Semester Project
Projects
Project 1: Erasure Code in Hadoop
- Implement an erasure code into Hadoop system
- Hadoop Version: 2.7 or higher
- Erasure Code: you can select one, but not RS
- Test the storage efficiency of your proposed code
- Report and Source Code are required
- Source Code should be checked by TA
- Deadline: June 30th
- References:
Project 2: Distributed Lock Design
- Design a simple consensus system, which satisfy the following requirements
- Contain one leader server and multiple follower server
- Each follower server has a replicated map, the map is consisted with the leader server
- The key of map is the name of distributed lock, and the value is the Client ID who owns the distributed lock
- Support multiple clients to preempt/release a distributed lock, and check the owner of a distributed lock
- For preempting a distributed lock
- -- If the lock doesn't exist, preempt success
- -- Otherwise, preempt fail
- For releasing a distributed lock
- -- If the client owns the lock, release success
- -- Otherwise, release fail
- For checking a distributed lock
- -- Any client can check the owner of a distributed lock
- To ensure the data consistency of the system, the follower servers send all preempt/release requests to the leader server
- To check the owner of a distributed lock, the follower server accesses its map directly and sends the results to the clients
- When the leader server handling preempt/release requests
- If needed, modify its map and sends a request propose to all follower servers
- When a follower server receives a request propose
- -- modify its local map
- -- check the request is pending or not
- -- if the request is pending, send an answer to the client
- In this system, all clients provide preempt/release/check distributed lock interface
- When a client is initialized
- Define the IP address of the target server
- Generate the Client ID information based on the user information(UUID)
- References
- Data structure of a client in the consensus system
Project 3: Object-based Storage System
- Establish a Video-on-Demand (VoD) web site based on an open source object-based file system (i.e., Ceph file system). The web site is similar to the figure as below
Project 4: Distributed File System Design
- Design a Mini Distributed File System (Mini-DFS), which contains
- A client
- A name server
- Four data servers
- Mini-DFS is running through a process. In this process, the name server and data servers are different threads
- Basic functions of Mini-DFS
- Read/write a file
- Upload a file: upload success and return the ID of the file
- Read the location of a file based on the file ID and the offset
- File striping
- Slicing a file into several chunks
- Each chunk is 2MB
- Uniform distribution of these chunks among four data servers
- Replication
- Each chunk has three replications
- Replicas are distributed in different data servers
- Name Server
- List the relationships between file and chunks
- List the relationships between replicas and data servers
- Data server management
- Data Server
- Read/Write a local chunk
- Write a chunk via a local directory path
- Client
- Provide read/write interfaces of a file
- Mini-DFS can show
- Read a file (more than 7MB)
- Via input the file and directory
- Write a file (more than 3MB)
- Each data server should contain appropriate number of chunks
- Using MD5 checksum for a chunk in different data servers, the results should be the same
- Check a file in (or not in) Mini-DFS via inputting a given directory
- By inputting a file and a random offset, output the content
- Bonus points
- Add directory management
- Write a file in a given directory
- Access a file via "directory + file name"
- Recovery
- Delete a data server (three data servers survive)
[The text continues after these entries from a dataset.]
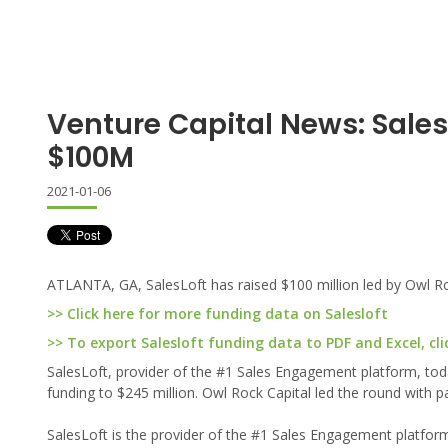
Venture Capital News: Sales
$100M
2021-01-06
ATLANTA, GA, SalesLoft has raised $100 million led by Owl Ro
>> Click here for more funding data on Salesloft
>> To export Salesloft funding data to PDF and Excel, cli
SalesLoft, provider of the #1 Sales Engagement platform, today
funding to $245 million. Owl Rock Capital led the round with 
SalesLoft is the provider of the #1 Sales Engagement platform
- Recover the data in the lost data server
- Redistribute the data and ensure each chunk has three replicas
Project 5: Metadata Management in DFS
- Design a simple metadata management module for a distributed file system. Establish a distributed metadata cluster and a POSIX API based client
- The metadata management has the following functions
- Basic command set: support metadata operations via POSIX-based API
- i.e., mkdir, create file, readdir, rm file, stat, etc
- file handle can be ignored
- Distribution of metadata
- Metadata are distributed among various metadata servers
- Tests on the metadata management functions
- Input: Input the specified files & directories by client
- Output
- Traverse the files via readdir command
- List the status of a file via stat command
- Etc
- Write the metadata of these file operations into the metadata server
- Give the data distribution information of the whole cluster
- Consistent with other metadata servers
- Additional scores
- Support metadata server failover (process level)
- Support metadata server failure
- No metadata lost in the failure
- Implementation on the read/write operations of a file
Project Management
You should strongly consider using either
Subversion or
CVS
to perform source code control for your project and the paper
you write describing it. I suggest Subversion.
I also strongly suggest writing your course project report using
LaTeX.
It is the de-facto tool in which most CS research papers are written.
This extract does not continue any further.